You will need to use ModuleSim in order to complete the tasks in this lab.

# 2 The instruction cycle

Instructions pass through four stages. Each stage consists of two phases.

#### 1. Fetch the next instruction

- a) Fetch the next instruction from the memory and store its operand it in the holding register phase "1a".
- b) Store the instruction in the Opcode and O registers phase "1b".

## 2. Increment the program counter

- a) Add one to the value of the PC and store it in the holding register phase "2a".
- b) Store the new PC value in the PC register phase "2b".

## 3. Execute the instruction

- a) Store the result of the execution which can come either from the AU or from the memory for LDAM and LDBM in the holding register phase "3a".
- b) Store the result of the execution which come from the holding register in its final destination which can be a register or a memory location for STAM– phase "3b".

More detailed explanation will be provided later. In the next task you will design the clock circuit which will expand the clock module phases from "a" and "b" to "1a", "1b", "2a", "2b", "3a", and "3b".

In which phase does the holding register need to update its value?

## 3 Clock circuit

CPUs need a clock to orchestrate their activities. It is like the drummer who leads the paddlers throughout a boat race using the rhythmic drum beat to indicate the frequency and synchronization of all the paddlers' strokes.

Our CPU needs 6-phase clock with phases 1a, 1b, 2a, 2b, 3a, and 3b to coordinate the fetch, increment PC, execute phases of the instruction cycle. However, the clock module offers us only two phases "a" and "b". Therefore, our first task is to design a clock circuit with 6 phases. The first step it to design a counter so we can use its value to indicate the different phases. I.e., the counter value zero indicates the first phase, one indicates the second phase, and three indicates the third phase.

#### 3.1 4-bit counter

Build a 4-bit counter circuit containing:

- Clock
- AU
- Two registers
- Input switch

#### 3.2 Decode the counter value

Now we have a working counter. We need to decode its value to produce three different signals.
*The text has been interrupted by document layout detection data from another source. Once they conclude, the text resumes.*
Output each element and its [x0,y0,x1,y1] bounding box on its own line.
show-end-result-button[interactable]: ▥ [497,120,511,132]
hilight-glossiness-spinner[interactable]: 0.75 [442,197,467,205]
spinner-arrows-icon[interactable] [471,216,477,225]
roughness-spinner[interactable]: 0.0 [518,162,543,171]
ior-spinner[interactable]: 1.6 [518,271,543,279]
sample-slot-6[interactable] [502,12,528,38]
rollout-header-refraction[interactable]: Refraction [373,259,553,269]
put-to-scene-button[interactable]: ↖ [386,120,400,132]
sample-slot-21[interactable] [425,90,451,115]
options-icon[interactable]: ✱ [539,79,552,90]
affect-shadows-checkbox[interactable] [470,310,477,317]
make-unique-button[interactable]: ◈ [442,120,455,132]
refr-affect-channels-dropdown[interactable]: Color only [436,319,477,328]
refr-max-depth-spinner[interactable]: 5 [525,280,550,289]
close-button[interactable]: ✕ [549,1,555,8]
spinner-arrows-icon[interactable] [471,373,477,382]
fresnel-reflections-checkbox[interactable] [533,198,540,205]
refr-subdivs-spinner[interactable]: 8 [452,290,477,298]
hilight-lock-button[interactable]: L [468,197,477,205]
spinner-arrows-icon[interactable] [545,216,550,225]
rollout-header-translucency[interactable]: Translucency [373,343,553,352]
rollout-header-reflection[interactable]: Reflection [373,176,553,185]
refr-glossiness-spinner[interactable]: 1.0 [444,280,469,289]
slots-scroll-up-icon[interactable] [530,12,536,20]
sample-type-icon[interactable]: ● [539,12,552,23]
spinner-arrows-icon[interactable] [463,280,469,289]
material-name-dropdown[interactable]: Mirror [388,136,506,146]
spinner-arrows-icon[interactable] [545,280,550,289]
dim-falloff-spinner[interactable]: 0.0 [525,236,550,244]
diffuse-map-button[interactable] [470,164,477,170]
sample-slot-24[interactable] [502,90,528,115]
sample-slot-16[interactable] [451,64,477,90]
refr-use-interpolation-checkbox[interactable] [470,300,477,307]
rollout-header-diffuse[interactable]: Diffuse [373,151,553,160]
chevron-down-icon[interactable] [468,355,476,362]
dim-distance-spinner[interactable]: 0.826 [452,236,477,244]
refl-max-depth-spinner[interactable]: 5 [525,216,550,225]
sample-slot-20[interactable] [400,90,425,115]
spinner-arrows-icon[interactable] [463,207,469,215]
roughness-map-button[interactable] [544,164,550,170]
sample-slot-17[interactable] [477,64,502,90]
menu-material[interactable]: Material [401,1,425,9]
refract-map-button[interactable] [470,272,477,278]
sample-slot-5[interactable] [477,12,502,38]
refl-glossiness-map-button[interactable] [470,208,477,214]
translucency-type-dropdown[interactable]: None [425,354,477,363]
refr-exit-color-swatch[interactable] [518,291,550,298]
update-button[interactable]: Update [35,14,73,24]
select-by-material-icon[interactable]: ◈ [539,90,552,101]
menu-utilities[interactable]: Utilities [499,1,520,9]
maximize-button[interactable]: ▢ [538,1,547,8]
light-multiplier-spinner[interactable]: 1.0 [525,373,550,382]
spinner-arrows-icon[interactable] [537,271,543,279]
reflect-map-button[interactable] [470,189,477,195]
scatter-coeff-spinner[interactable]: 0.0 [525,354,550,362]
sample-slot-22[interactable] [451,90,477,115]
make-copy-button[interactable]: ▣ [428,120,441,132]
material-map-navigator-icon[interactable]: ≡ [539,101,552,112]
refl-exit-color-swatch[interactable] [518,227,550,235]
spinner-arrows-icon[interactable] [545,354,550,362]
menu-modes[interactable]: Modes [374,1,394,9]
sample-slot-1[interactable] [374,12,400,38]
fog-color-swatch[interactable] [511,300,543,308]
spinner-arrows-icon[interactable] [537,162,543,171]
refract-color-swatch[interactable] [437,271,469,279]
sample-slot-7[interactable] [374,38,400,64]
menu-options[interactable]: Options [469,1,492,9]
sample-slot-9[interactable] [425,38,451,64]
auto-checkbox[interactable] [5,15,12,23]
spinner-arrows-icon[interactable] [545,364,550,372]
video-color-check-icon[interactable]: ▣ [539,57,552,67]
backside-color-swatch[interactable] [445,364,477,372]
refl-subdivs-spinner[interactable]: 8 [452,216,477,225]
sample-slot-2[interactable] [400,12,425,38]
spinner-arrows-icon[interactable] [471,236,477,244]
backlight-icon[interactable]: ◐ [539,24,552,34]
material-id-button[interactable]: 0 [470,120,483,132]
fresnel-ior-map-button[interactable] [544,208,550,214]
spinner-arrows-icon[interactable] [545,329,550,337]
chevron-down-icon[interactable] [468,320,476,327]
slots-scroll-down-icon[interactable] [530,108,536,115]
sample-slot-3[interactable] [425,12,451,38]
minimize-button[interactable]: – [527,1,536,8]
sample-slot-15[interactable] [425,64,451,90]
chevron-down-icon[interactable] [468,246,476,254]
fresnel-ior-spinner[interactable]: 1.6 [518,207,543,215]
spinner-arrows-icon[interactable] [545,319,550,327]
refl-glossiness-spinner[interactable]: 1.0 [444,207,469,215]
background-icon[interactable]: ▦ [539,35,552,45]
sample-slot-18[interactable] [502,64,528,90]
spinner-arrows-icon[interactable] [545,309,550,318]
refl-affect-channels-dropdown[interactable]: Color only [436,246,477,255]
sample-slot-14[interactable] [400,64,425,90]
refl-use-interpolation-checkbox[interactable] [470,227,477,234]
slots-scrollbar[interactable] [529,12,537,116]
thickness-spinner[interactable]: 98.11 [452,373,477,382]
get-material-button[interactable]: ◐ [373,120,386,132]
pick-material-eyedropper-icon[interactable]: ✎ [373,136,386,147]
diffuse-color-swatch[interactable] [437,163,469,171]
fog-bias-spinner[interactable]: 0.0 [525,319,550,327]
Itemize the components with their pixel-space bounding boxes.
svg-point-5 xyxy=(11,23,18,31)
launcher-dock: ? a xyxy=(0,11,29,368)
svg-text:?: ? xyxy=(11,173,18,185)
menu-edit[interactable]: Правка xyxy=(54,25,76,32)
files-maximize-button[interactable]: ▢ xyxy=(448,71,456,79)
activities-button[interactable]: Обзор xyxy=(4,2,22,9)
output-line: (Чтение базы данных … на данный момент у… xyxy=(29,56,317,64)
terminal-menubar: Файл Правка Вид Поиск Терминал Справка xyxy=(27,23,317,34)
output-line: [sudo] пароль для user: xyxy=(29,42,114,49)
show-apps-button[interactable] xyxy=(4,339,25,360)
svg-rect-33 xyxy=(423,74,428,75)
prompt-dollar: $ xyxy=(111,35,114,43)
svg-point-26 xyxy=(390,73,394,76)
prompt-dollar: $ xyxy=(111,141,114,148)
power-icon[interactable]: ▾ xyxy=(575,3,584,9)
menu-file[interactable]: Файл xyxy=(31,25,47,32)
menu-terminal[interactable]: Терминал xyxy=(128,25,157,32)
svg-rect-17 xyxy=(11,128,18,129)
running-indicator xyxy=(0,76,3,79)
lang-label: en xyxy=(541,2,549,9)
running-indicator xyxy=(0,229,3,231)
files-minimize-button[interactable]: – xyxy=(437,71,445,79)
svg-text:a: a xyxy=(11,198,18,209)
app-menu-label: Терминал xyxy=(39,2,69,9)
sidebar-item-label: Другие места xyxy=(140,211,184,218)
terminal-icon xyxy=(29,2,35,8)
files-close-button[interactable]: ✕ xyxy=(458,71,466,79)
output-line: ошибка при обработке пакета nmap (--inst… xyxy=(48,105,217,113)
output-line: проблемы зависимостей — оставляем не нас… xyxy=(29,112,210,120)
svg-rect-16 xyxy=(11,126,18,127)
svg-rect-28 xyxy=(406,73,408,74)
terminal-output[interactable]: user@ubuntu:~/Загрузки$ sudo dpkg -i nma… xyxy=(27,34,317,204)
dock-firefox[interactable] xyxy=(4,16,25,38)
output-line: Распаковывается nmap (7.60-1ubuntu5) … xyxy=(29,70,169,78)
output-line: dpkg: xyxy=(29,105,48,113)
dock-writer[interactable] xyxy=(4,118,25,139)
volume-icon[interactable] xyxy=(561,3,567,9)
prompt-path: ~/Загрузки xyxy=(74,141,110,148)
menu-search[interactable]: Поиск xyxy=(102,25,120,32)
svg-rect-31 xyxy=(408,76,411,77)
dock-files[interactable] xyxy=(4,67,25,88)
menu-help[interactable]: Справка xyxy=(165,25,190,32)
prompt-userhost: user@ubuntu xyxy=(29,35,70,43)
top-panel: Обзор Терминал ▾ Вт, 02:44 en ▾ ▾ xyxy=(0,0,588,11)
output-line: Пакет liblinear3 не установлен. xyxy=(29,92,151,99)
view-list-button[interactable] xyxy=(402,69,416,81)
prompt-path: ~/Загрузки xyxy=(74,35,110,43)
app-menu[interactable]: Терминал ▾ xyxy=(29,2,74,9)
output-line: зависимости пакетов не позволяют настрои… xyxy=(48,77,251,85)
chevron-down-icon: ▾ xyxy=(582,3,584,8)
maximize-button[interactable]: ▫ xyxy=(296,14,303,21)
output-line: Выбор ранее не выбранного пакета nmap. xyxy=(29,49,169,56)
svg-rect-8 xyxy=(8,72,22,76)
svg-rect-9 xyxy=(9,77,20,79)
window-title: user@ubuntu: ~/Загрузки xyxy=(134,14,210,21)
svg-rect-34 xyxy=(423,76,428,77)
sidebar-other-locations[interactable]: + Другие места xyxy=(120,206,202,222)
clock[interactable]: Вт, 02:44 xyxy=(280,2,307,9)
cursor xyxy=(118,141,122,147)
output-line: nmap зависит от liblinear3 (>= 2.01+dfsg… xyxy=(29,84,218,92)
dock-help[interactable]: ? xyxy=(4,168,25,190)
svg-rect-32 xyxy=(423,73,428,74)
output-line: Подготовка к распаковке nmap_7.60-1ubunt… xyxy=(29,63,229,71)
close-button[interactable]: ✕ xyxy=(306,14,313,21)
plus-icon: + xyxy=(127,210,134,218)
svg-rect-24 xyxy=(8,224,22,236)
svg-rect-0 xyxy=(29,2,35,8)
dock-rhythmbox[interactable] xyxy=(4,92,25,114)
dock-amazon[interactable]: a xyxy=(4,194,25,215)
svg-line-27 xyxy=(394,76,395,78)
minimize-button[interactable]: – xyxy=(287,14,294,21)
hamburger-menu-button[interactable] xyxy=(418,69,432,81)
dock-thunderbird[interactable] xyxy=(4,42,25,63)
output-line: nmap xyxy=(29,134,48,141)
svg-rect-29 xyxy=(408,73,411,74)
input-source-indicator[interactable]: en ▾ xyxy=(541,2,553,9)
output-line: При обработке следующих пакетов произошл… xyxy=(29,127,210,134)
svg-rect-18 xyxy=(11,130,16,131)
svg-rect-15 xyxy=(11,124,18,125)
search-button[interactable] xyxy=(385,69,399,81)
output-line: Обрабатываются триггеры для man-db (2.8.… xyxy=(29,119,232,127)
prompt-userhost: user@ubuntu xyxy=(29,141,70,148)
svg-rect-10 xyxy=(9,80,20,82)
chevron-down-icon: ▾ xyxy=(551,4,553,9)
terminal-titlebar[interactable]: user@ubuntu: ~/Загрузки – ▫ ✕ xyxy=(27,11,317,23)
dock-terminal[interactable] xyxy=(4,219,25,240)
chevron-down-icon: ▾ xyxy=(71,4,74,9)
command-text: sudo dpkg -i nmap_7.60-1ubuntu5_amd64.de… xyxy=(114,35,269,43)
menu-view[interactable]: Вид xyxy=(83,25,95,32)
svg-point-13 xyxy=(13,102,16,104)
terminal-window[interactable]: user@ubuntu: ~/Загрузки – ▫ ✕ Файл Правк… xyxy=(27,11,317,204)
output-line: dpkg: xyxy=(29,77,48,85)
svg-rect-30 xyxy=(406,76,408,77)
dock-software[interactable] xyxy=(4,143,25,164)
- 1. How many different outputs can we select if we feed the first two bits from the counter to the address port of a demultiplexer?
- 2. What should be the input signal to the demultiplexer to get 0001 at its selected output?

Add a demultiplexer and an input switch and connect them as per your answers.

Now we have two clock phases: "a" and "b" from the clock module. We also have four different signals from the outputs of the demultiplexer, though we only need the first three outputs.

In the following task, you will combine the signals from the counter-decoder and the two clock phases to generate the clock phases 1a, 1b, 2a, 2b, 3a, and 3b.

To reset the counter, press the reset button on the clock module. This action will cause all registers that are connected to the clock signals to reset.

Checkpoint: show your processor design to a TA or staff member for feedback.

# 4 Instruction cycle stages

#### 4.1 Fetch the next instruction

Instructions are first fetched from memory using the PC register as an address. The four high bits of the instruction have to be stored in the Opcode register and the four low bits in the "O" register. The four low bits (the operand) first have to be stored in the holding register, this happens in phase "1a".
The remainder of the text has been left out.